Source information >>
--

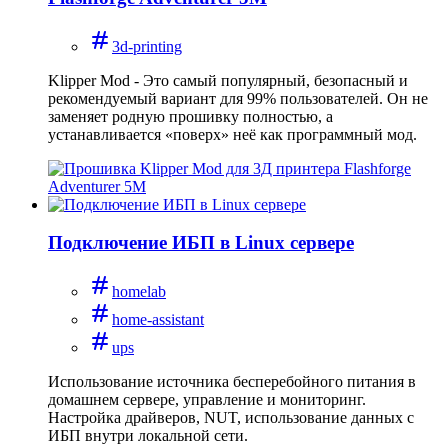
3d-printing
Klipper Mod - Это самый популярный, безопасный и
рекомендуемый вариант для 99% пользователей. Он не
заменяет родную прошивку полностью, а
устанавливается «поверх» неё как программный мод.
Подключение ИБП в Linux сервере
homelab
home-assistant
ups
Использование источника бесперебойного питания в
домашнем сервере, управление и мониторинг.
Настройка драйверов, NUT, использование данных с
ИБП внутри локальной сети.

--

About this exercise >>
Please output the material as written, apart from the images.

Solution to this problem >>
3d-printing
Klipper Mod - Это самый популярный, безопасный и
рекомендуемый вариант для 99% пользователей. Он не
заменяет родную прошивку полностью, а
устанавливается «поверх» неё как программный мод.
Подключение ИБП в Linux сервере
homelab
home-assistant
ups
Использование источника бесперебойного питания в
домашнем сервере, управление и мониторинг.
Настройка драйверов, NUT, использование данных с
ИБП внутри локальной сети.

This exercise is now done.